Vol. 29, Issue 6, 843-854, June 2001

In Vivo and in Vitro Percutaneous Absorption of [¹⁴C]Di-n-Butylphthalate in Rat

Jean-Paul Payan, Jean-Paul Marty, Jean-Paul Fabry, Dominique Beydon, Isabelle Boudry, Elisabeth Ferrari, Francine Canel, Marie-Christine Grandclaude, and Claire Marie Vincent

Institut National de Recherche et de Sécurité (INRS), Vandoeuvre, France (J.-P.P., J.-P.F., D.B., I.B., E.F., F.C., M.-C.G.); and Laboratoire de Dermatologie et de Cosmétologie, Faculté de Pharmacie, Chatenay-Malabry, France (J.-P.M., C.M.V.)

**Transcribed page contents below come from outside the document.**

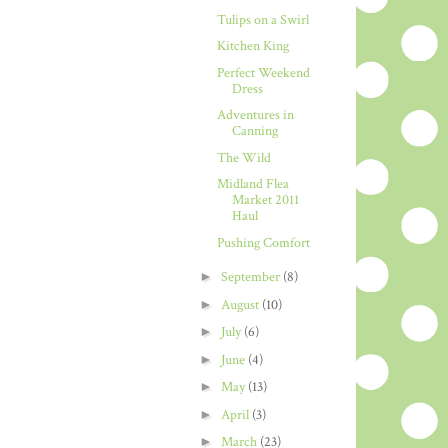
Tulips on a Swirl
Kitchen King
Perfect Weekend
Dress
Adventures in
Canning
The Wild
Midland Flea
Market 2011
Haul
Pushing Comfort
►
September
(8)
►
August
(10)
►
July
(6)
►
June
(4)
►
May
(13)
►
April
(3)
►
March
(23)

This study evaluated the toxicokinetics of [¹⁴C]di-n-butylphthalate ([¹⁴C]DBP) after an intravenous administration (1 and 10 mg/kg, in Cremophor) or a topical application (10 µl/cm²; 10 cm², neat) in haired male Sprague-Dawley rats. Additional in vivo and in vitro percutaneous penetration studies of [¹⁴C]DBP were conducted on male and female haired rats and male hairless rats. After intravenous administration, unchanged DBP disappeared rapidly from the plasma, following a two-exponential function (T1/2 = 5-7 min). The peak levels of monobutylphthalate (MBP) and its glucuronide conjugate (MBP-Gluc) occurred 1 to 2 and 20 to 30 min after administration, respectively. These metabolites were intensively and rapidly excreted in urine (57% of the dose). However, about 35% of the dose recovered in urine was primarily excreted in bile (mainly as MBP-Gluc) and underwent hepatobiliary recycling. Unchanged DBP was barely detectable in excreta. DBP rapidly penetrated the skin, which constituted a reservoir. The absorption flux determined for 0.5 to 8 and 8 to 48 h of exposure were 43 and 156 µg/cm²/h, respectively. The higher flux may be due to radial diffusion of DBP in the stratum and/or epidermis. The in vivo and in vitro experiments revealed that DBP was intensively metabolized into the skin. In vivo percutaneous absorption flux was very similar in male and female haired rats. In contrast, the percutaneous absorption determined in vivo and in vitro was higher in hairless than in haired male rats. Absorption flux was accurately estimated from urinary excretion rate of MBP or MBP-Gluc.